Abstract EANA2025-179

The "RNA first" model postulates that organic molecular systems first gained access to Darwinism through a spontaneous prebiotic formation of evolvable RNA molecules. 

Unfortunately, decades of research have shown that it is extremely difficult (if not impossible) to reproduce RNA species that should be central to the "RNA first" hypothesis, such as RNA replicases. This suggests that we might be missing something. Thus, many laboratories have sought alternative biopolymers that are both prebiotically accessible, and that also support Darwinism better than standard nucleic acids, managing the rather low intrinsic catalytic ability of RNA and DNA as it is today found in Earth biology.

Further, when we investigate how life might have originated on our planet, or look for alien life on other planets, we must recognize the possibility that before, or instead of, adding a second biopolymer to the informational molecules (such as proteins on Earth for extant life), primeval life might instead have taken a different route.

On Earth, starting with what was likely a RNA-like polymer, life decided to expand the catalytic activity of the polymer itself. We can see evidence that this path was at least one of the options on Earth in many contemporary examples that are regarded as relics of an “RNA Word”. Of special interest are functionalized RNA molecules involved in translation and other metabolisms, which are modified post-transcriptionally with various side-chains. From these examples the question arise of what kind of “RNA-like” polymer was really the first that started molecular evolution, and what kind of building blocks was it composed of. Can we experimentally evaluate what the basic information requirements might have been (in prebiotic Earth) or should be (on other planets) for this polymer to achieve optimal and effective evolution through the most possible straightforward, resource-saving pathway? 

This work reports on experimental results with such nucleic acid-like biopolymers made from six different building blocks (Artificially Expanded Genetic Alphabet, or AEGIS). These additional nucleotides carry functionality that chemical theory suggests might assist in binding and catalysis, perhaps even catalysis for the synthesis of RNA. 

The presentation will briefly describe molecular biology for this artificial genetic system, including procedures that place the expanded, richer, genetic system under Darwinian selection pressure.
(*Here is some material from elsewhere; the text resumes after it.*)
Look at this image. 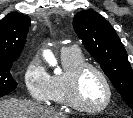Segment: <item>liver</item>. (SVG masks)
<instances>
[{"mask_svg": "<svg viewBox=\"0 0 133 118\" xmlns=\"http://www.w3.org/2000/svg\"><path fill=\"white\" fill-rule=\"evenodd\" d=\"M0 118H66V115L31 101L11 98L0 101Z\"/></svg>", "mask_w": 133, "mask_h": 118, "instance_id": "6515ba94", "label": "liver"}]
</instances>
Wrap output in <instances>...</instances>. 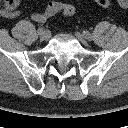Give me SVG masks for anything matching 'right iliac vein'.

These procedures have led to several discoveries. For example, additional building blocks appear to allow the system to access specific binding conformations. Moreover, the added functionality, depending on the chemical group, allows the system to get tighter and more specific interactions between evolvable biopolymers and a target as it serves both genetic and phenotypic roles. Further, results from parallel in-vitro selections of standard and AEGIS libraries indicate that added functionality does indeed allow for more efficient and faster evolvability of shorter biopolymers. Finally, specific chemical groups, such as nitro-, aminoxy, or phenyl-substitutions on the alien nucleobases, provide catalytic and binding properties unseen in standard nucleic acids. 

These results show not only that expanded nucleic acid libraries are better reservoirs of functional molecules than extant four-letters libraries, but also that specific alternative chemical groups, perhaps lost later in time as nucleic acids specialized for their informational roles, might have been present and pivotal for some steps of prebiotic evolution.